Network Engineering and the Slime Mold:

I’ve written a fair bit – in my book, in a couple of articles here and here, and on this blog from time to time – about the extraordinary development of the new science of networks, an amalgam of research in biology, physics, systems engineering, mathematics, sociology, and other disciplines, all focused on unraveling the laws governing the growth and development of networks. So here comes a wonderful illustration of some of the connections that these researchers are uncovering, in this week’s issue of Science. A team of researchers at Hokkaido University in Japan investigated the network-creation behavior of the slime mold, an extraordinary createure that grows on forest floors in the form of an interconnected network of tube-like tendrils which transport nutrients around the organism. The researchers put out a bunch of oat flakes (a favorite slime mold food) on a platform in a pattern replicating the distribution of population centers in and around Tokyo, Japan, and then plunked the mold down in the middle and let it get to work. The idea was to see what kind of network the mold would build, connecting the various food sites together.

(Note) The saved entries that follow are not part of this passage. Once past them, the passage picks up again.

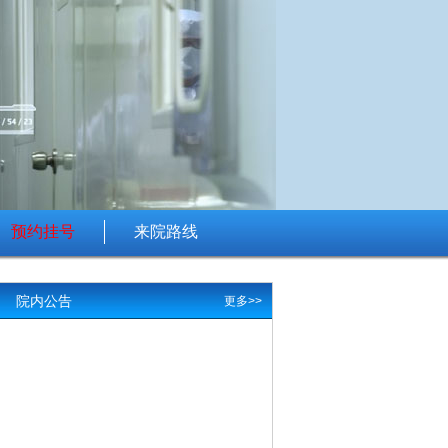
预约挂号
来院路线
院内公告
更多>>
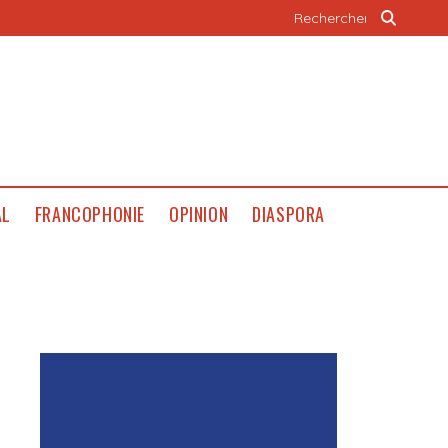
AL
FRANCOPHONIE
OPINION
DIASPORA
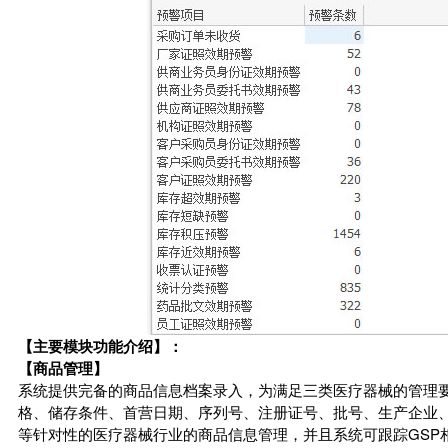
【主要模块功能介绍】：
【商品管理】
系统提供完备的商品信息档案录入，为满足三类医疗器械的管理
格、储存条件、首营日期、序列号、注册证号、批号、生产企业
等针对性的医疗器械行业的商品信息管理，并且系统可跟踪GSP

And lo and behold, the network of tendrils the mold — an organism, incidentally, without anything remotely resembling a “brain” — came up with bore a striking resemblance to Tokyo’s actual existing rail network. As a report in The Economist put it, the slime mold “had not simply created the shortest possible network that could connect all the cities, but had also included redundant connections that allow the creature (and the real rail network) to have resilience to the accidental breakage of any part of it.” It’s quite astonishing. The Shortest Viable Network problem is mathematically quite daunting — engineers have any number of algorithms that attempt to produce the right pattern of links and connections, but it’s a tricky, difficult business. But somehow, the most primitive organism imaginable seems to “know” how to solve the problem. Fabulous! How do they do it? Good question!